* [Work request] Which lines of the records contain "abuse"? Collect every one of them.
[Input — start]
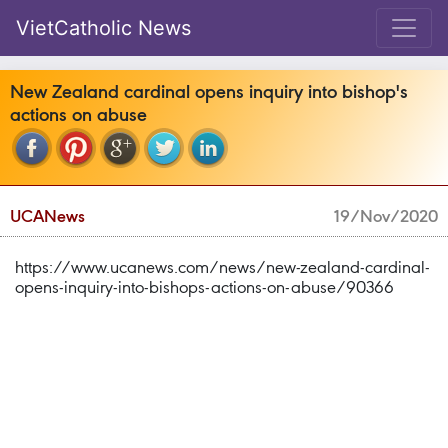
VietCatholic News
New Zealand cardinal opens inquiry into bishop's
actions on abuse
UCANews
19/Nov/2020
https://www.ucanews.com/news/new-zealand-cardinal-
opens-inquiry-into-bishops-actions-on-abuse/90366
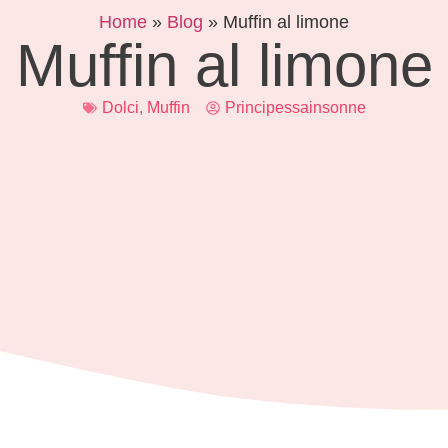
Home
»
Blog
»
Muffin al limone
Muffin al limone
Dolci
,
Muffin
Principessainsonne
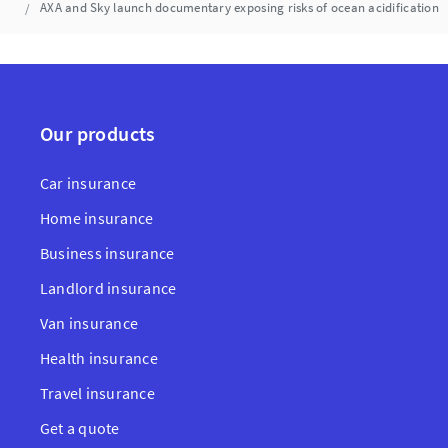
AXA and Sky launch documentary exposing risks of ocean acidification
Our products
Car insurance
Home insurance
Business insurance
Landlord insurance
Van insurance
Health insurance
Travel insurance
Get a quote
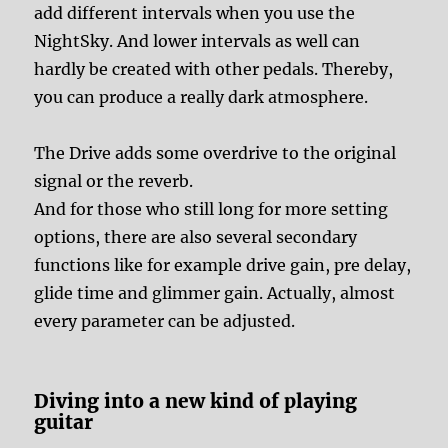
add different intervals when you use the
NightSky. And lower intervals as well can
hardly be created with other pedals. Thereby,
you can produce a really dark atmosphere.
The Drive adds some overdrive to the original
signal or the reverb.
And for those who still long for more setting
options, there are also several secondary
functions like for example drive gain, pre delay,
glide time and glimmer gain. Actually, almost
every parameter can be adjusted.
Diving into a new kind of playing
guitar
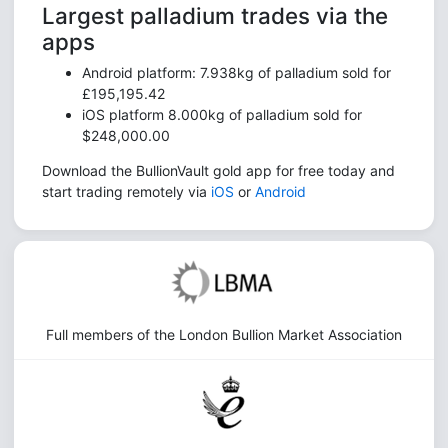
Largest palladium trades via the
apps
Android platform: 7.938kg of palladium sold for
£195,195.42
iOS platform 8.000kg of palladium sold for
$248,000.00
Download the BullionVault gold app for free today and
start trading remotely via
iOS
or
Android
Full members of the London Bullion Market Association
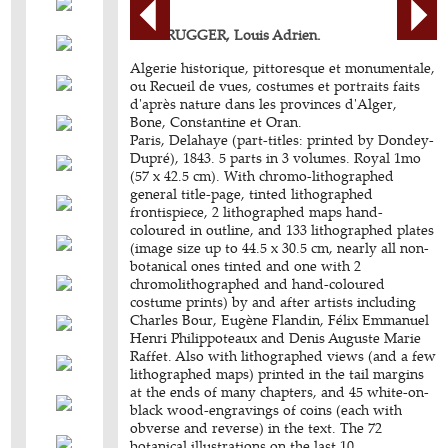
BERBRUGGER, Louis Adrien.
Algerie historique, pittoresque et monumentale,
ou Recueil de vues, costumes et portraits faits
d'après nature dans les provinces d'Alger,
Bone, Constantine et Oran.
Paris, Delahaye (part-titles: printed by Dondey-
Dupré), 1843. 5 parts in 3 volumes. Royal 1mo
(57 x 42.5 cm). With chromo-lithographed
general title-page, tinted lithographed
frontispiece, 2 lithographed maps hand-
coloured in outline, and 133 lithographed plates
(image size up to 44.5 x 30.5 cm, nearly all non-
botanical ones tinted and one with 2
chromolithographed and hand-coloured
costume prints) by and after artists including
Charles Bour, Eugène Flandin, Félix Emmanuel
Henri Philippoteaux and Denis Auguste Marie
Raffet. Also with lithographed views (and a few
lithographed maps) printed in the tail margins
at the ends of many chapters, and 45 white-on-
black wood-engravings of coins (each with
obverse and reverse) in the text. The 72
botanical illustrations on the last 10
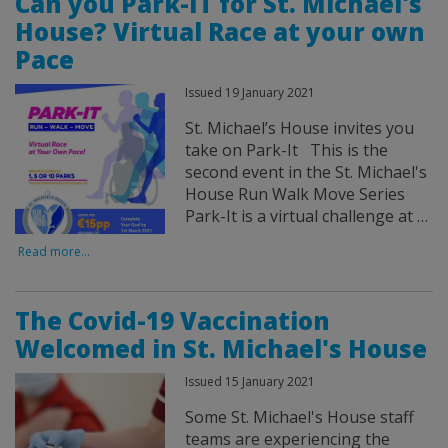
Can you Park-IT for St. Michael's
House? Virtual Race at your own
Pace
Issued 19 January 2021
St. Michael’s House invites you
take on Park-It This is the
second event in the St. Michael's
House Run Walk Move Series
Park-It is a virtual challenge at …
Read more...
The Covid-19 Vaccination
Welcomed in St. Michael's House
Issued 15 January 2021
Some St. Michael's House staff
teams are experiencing the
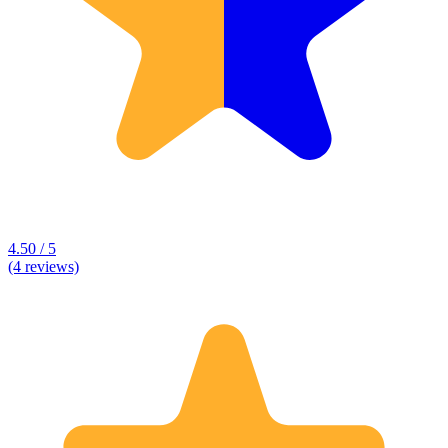
4.50 / 5
(4 reviews)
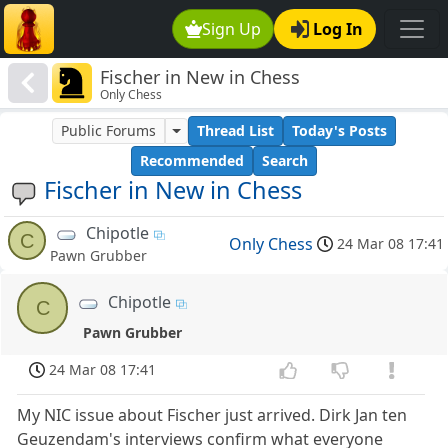
Sign Up
Log In
Fischer in New in Chess
Only Chess
Public Forums
Thread List
Today's Posts
Recommended
Search
Fischer in New in Chess
Chipotle
C
Only Chess
24 Mar 08 17:41
Pawn Grubber
Chipotle
C
Pawn Grubber
24 Mar 08 17:41
My NIC issue about Fischer just arrived. Dirk Jan ten
Geuzendam's interviews confirm what everyone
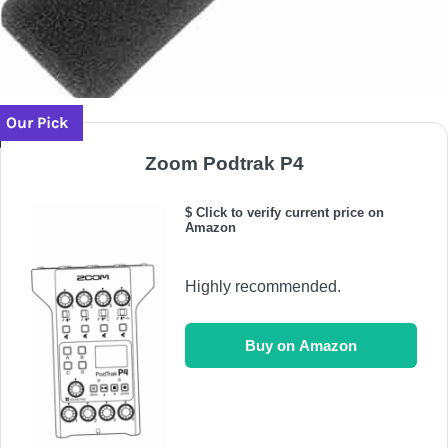
Our Pick
Zoom Podtrak P4
$ Click to verify current price on
Amazon
Highly recommended.
Buy on Amazon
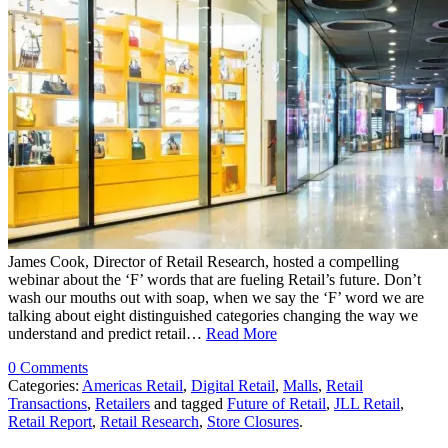
James Cook, Director of Retail Research, hosted a compelling
webinar about the ‘F’ words that are fueling Retail’s future. Don’t
wash our mouths out with soap, when we say the ‘F’ word we are
talking about eight distinguished categories changing the way we
understand and predict retail…
Read More
0 Comments
Categories:
Americas Retail
,
Digital Retail
,
Malls
,
Retail
Transactions
,
Retailers
and tagged
Future of Retail
,
JLL Retail
,
Retail Report
,
Retail Research
,
Store Closures
.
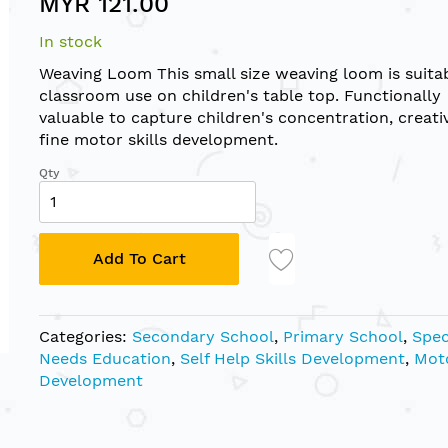
MYR 121.00
In stock
Weaving Loom This small size weaving loom is suitab
classroom use on children's table top. Functionally
valuable to capture children's concentration, creati
fine motor skills development.
Qty
Add To Cart
Categories:
Secondary School
,
Primary School
,
Spec
Needs Education
,
Self Help Skills Development
,
Moto
Development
[Input — finish]
* [Output]
actions on abuse
opens-inquiry-into-bishops-actions-on-abuse/90366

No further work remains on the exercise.